Figure 23.37. Partitioning on System z
The partitioning screen contains two panes. The top pane contains a graphical representation of the DASD, FCP LUN, or logical volume selected in the lower pane.
Above the display, you can review the Drive name (such as /dev/dasda), the Geom (which shows the hard disk's geometry and consists of three numbers representing the number of cylinders, heads, and sectors as reported by the hard disk), and the Model of the hard drive as detected by the installation program.
Using your mouse, click once to highlight a particular field in the graphical display. Double-click to edit an existing partition or to create a partition out of existing free space.
The lower pane contains a list of all DASDs, FCP LUNs, and logical volumes to be used during installation, as specified earlier in the installation process — refer to Section 23.10, “ Assign Storage Devices ”. Note that if you specified a CMSDASD in your parameter file, DASD names begin at
dasdawas assigned to the CMSDASD and this name is no longer available at this point in the installation process.
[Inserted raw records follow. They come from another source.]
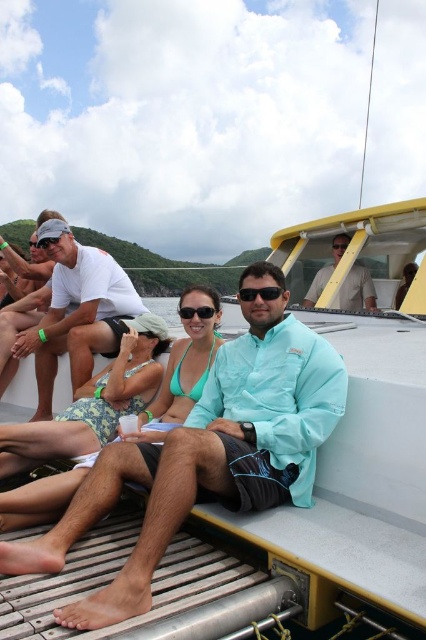 Does point (203, 316) come closer to viewer compared to point (2, 259)?

That is True.

Which is in front, point (204, 308) or point (2, 259)?

Point (204, 308) is in front.

Is point (199, 307) positioned before point (0, 253)?

Yes, it is.

Locate an element on the screen. The height and width of the screenshot is (640, 426). matte black sunglasses at center is located at coordinates (196, 310).

In the scene shown: Does light beige shirt at center lie in front of black plastic goggles at center?

Yes, light beige shirt at center is closer to the viewer.

Which is behind, point (368, 291) or point (336, 244)?

The point (336, 244) is behind.

I want to click on light beige shirt at center, so click(356, 291).

Between point (328, 358) and point (362, 296), which one is positioned behind?

Positioned behind is point (362, 296).

Can you confirm if teal fabric shirt at center is bigger than light beige shirt at center?

Correct, teal fabric shirt at center is larger in size than light beige shirt at center.

Which is in front, point (256, 330) or point (344, 298)?

Point (256, 330) is more forward.

Find the location of a particular element. teal fabric shirt at center is located at coordinates (207, 452). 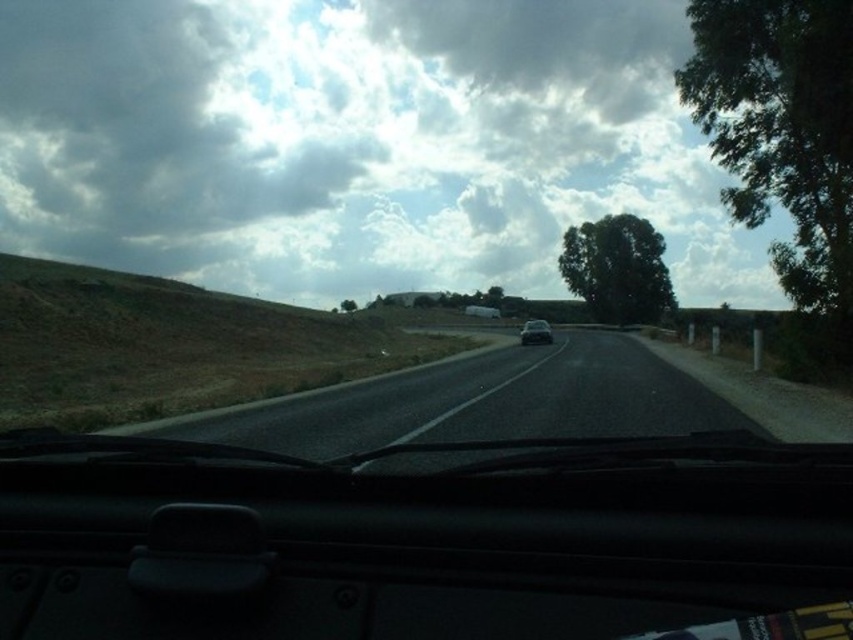 You are a passenger in the car and want to know where exactly the transparent glass windshield at center is located in the image. Can you describe its position using coordinates?

The transparent glass windshield at center is located at coordinates point (425,540).

You are driving a car and see the green leafy tree at right and the sleek silver sedan at center ahead on the road. Which object is taller?

The green leafy tree at right is much taller than the sleek silver sedan at center.

You are driving and want to know the position of the green leafy tree at right relative to the center of the windshield. Is it to the left or right of the center?

The green leafy tree at right is located at point 0.225 on the x axis, which is to the left of the center of the windshield. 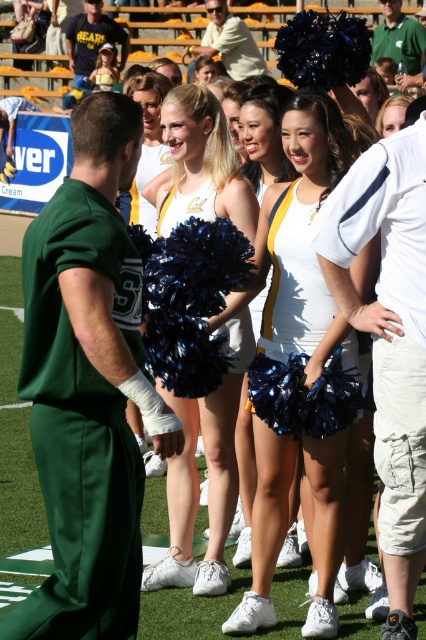 Which is more to the right, white matte cheerleader uniform at center or shiny blue pom-poms at center?

Positioned to the right is white matte cheerleader uniform at center.

Between point (275, 388) and point (247, 330), which one is positioned behind?

Point (247, 330)

Identify the location of white matte cheerleader uniform at center. (299, 336).

This screenshot has width=426, height=640. I want to click on white matte cheerleader uniform at center, so click(x=299, y=336).

Who is more forward, (x=345, y=285) or (x=241, y=316)?

Point (x=345, y=285) is more forward.

This screenshot has width=426, height=640. In order to click on white cotton cheerleader pom-poms at center in this screenshot , I will do `click(388, 314)`.

At what (x,y) coordinates should I click in order to perform the action: click on white cotton cheerleader pom-poms at center. Please return your answer as a coordinate pair (x, y). Looking at the image, I should click on (388, 314).

Who is more distant from viewer, (62, 269) or (402, 433)?

The point (402, 433) is behind.

Does green fabric pants at left have a smaller size compared to white cotton cheerleader pom-poms at center?

Incorrect, green fabric pants at left is not smaller in size than white cotton cheerleader pom-poms at center.

Measure the distance between point (80, 592) and camera.

Point (80, 592) is 4.47 meters from camera.

The image size is (426, 640). Find the location of `green fabric pants at left`. green fabric pants at left is located at coordinates point(80,428).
Devices are grouped by type. Click on the small triangles to the left of each device type to view or hide devices of that type.
Anaconda displays several details for each device listed:
- the name of the device, logical volume, or partition
- Size (MB)
- the size of the device, logical volume, or partition (in MB)
- Mount Point/RAID/Volume
- the mount point (location within a file system) on which a partition is to be mounted, or the name of the RAID or logical volume group of which it is a part
- the type of partition. If the partition is a standard partition, this field displays the type of file system on the partition (for example, ext4). Otherwise, it indicates that the partition is a
physical volume (LVM), or part of a
- A check mark in this column indicates that the partition will be formatted during installation.
Beneath the lower pane are four buttons: Create, Edit, Delete, and Reset.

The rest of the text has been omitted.